Page Two: SXSW 09: An Intelligence-Impaired Introduction
In which six wise men give up on the elephant and go drown themselves
1) Silent Call and No Response: Hopelessly Lost in the Jungle, and Lost
The 2009 South by Southwest Music, Film, and Interactive Conferences and Festivals have now all passed, though they are not yet a full three days behind us as this is being written. The aftermath of this year's SXSW finds that instead of the uniformity and consistency of past years, responses, opinions, and critiques range wildly, covering broad and ever-widening areas. The many ways in which SXSW, in all its manifestations, has been experienced by different people was for the longest time tethered to a number of fairly predictable templates. Having evolved away from that model over the past years, responses are no longer anchored to repeating patterns but feature far more independent strands of thought, each growing off into space while spraying off newer, constantly changing fireworks, which then explode in space.
The classic, longest-lasting, most commonly seen SXSW template was that of music critics, most often writing for the alternative press.
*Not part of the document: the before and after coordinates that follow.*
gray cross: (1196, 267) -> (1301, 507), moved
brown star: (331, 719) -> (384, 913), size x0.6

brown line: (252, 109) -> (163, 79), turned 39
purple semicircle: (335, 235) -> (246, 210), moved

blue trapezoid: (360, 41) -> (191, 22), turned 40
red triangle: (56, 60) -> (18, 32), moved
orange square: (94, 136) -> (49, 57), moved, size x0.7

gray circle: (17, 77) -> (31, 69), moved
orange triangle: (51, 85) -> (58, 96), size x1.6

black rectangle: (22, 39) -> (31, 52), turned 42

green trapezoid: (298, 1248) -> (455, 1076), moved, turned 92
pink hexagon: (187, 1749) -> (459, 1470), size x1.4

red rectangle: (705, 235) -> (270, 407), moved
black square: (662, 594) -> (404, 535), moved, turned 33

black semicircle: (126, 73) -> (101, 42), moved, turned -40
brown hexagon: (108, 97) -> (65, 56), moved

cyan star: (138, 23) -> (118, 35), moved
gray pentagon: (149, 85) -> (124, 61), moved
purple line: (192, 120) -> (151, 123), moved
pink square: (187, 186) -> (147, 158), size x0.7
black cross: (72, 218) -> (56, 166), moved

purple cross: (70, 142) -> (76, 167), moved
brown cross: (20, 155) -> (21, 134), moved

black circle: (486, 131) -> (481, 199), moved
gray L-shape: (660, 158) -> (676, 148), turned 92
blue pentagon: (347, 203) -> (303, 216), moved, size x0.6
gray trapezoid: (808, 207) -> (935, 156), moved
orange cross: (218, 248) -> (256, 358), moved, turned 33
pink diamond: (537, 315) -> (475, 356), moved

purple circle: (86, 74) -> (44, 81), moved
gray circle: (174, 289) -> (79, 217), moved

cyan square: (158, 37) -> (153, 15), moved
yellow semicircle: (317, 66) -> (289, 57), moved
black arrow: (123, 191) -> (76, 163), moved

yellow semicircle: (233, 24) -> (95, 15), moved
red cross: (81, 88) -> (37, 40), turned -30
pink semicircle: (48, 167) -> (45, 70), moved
The first few paragraphs would point out that SXSW had grown too large (thus losing its soul), featured too many name acts to the detriment of all the lesser-known acts, and had gone terribly astray because of SXSW management (i.e., us) – because we sucked.
This would be followed by paragraph after paragraph about the terrific time the critic had that year at SXSW, despite how long and hard we had worked to make sure he or she wouldn't. The writer would review bands from his or her hometown, as well as big-name acts. The last paragraph would go back to how much SXSW and its directors sucked.
This is no longer the case. Now comments are more broad-ranging, less patterned, and more anarchistic, with attacks ranging from those that are almost pathetically nitpicking to some that, though ever-expanding, are untethered to any reality. Almost every writer who comments seems absolutely certain that, if only given the chance, he or she could do a much better job.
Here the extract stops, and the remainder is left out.